Recently Henck Rogers (2015) aptly regurgitates many of the main points in favor of continuing the construction of the new 18-story high Thirty Meter Telescope building on the top of Mauna Kea, and simultaneously in favor of the continuing destruction of the sacred mountain of Mauna Kea, although he ignores the latter. His main points are scientific progress and prestige, economic profits and benefits, and educational payoffs and bribes as well as supposedly honoring the ancient Hawaiian navigators. For astronomers who look far into space with their telescopes in order to look as far back in time as billions of years, and for Rogers who appears to be concerned about the current welfare and future of Hawai`i, their mind-set is remarkably myopic and anachronistic.
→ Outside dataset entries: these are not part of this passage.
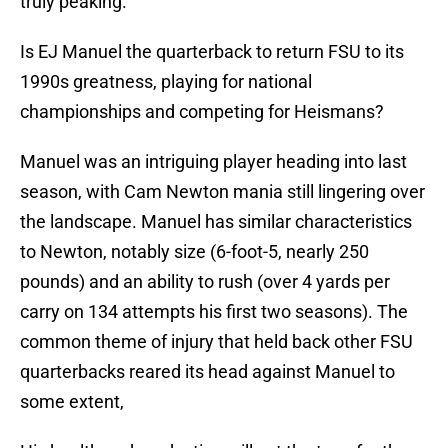
truly peaking.
Is EJ Manuel the quarterback to return FSU to its
1990s greatness, playing for national
championships and competing for Heismans?
Manuel was an intriguing player heading into last
season, with Cam Newton mania still lingering over
the landscape. Manuel has similar characteristics
to Newton, notably size (6-foot-5, nearly 250
pounds) and an ability to rush (over 4 yards per
carry on 134 attempts his first two seasons). The
common theme of injury that held back other FSU
quarterbacks reared its head against Manuel to
some extent,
From this year 2015, statehood extends back some 56 years (1959), Capitan Cook arrived 237 years ago (1778), and the beginning of Western science marked by Copernicus (1543) extends back some 472 years. In sharp contrast, contemporary Native Hawaiians are the descendants of generations of ancestors extending back more than a thousand years. Their society may not have been any ecotopia, but its environmental impact was relatively benign, compared to what has transpired since alien colonization and especially since World War II (Sponsel 2001). Their economy was sustainable for about a millennium, whereas the current economy has increasingly shown many clear signs of being unsustainable after just a few decades. As just one example of the latter, consider the increasing traffic congestion and air pollution on Oahu, and then imagine a few decades hence with yet many more people and cars. To be realistic, unlimited growth on a limited base, whether in these islands or on planet Earth, is simply impossible logically and practically. In the case of Mauna Kea, a succession of bigger and better telescopes has been constructed on Mauna Kea, and the TMT is unlikely to be the last proposal.
Any visionary for the future would do well to think back to the historical ecology of the economy, culture, and religion of pre-Cook times. A strong case can be advanced that the traditional spiritual ecology of the Native Hawaiians, including their sacred places, contributed significantly to the sustainability of their society over a thousand years (Sponsel 2001). If present trends continue, then what might these islands be like a thousand years from now, or even just a century from now? If contemporary Hawai`i is to have a sustainable future, then one key may well be to facilitate the revival and enhancement of Native Hawaiian spiritual ecology and sacred places as they see fit. The continuing desecration of Mauna Kea and the other sacred places of Native Hawaiians is an affront to the principles of religious freedom supposedly enshrined in the Constitution of the United States of America, and it is surely counter-productive for future sustainability, to say the very least. Mauna Kea, like Kaho`olawe and Hokule`a, might well become a major historic turning point for Native Hawaiians, and even for Hawai`i as a whole, towards a far better sustainable future for these awesome islands which so often evoke a deep sense of the spiritual in residents and visitors.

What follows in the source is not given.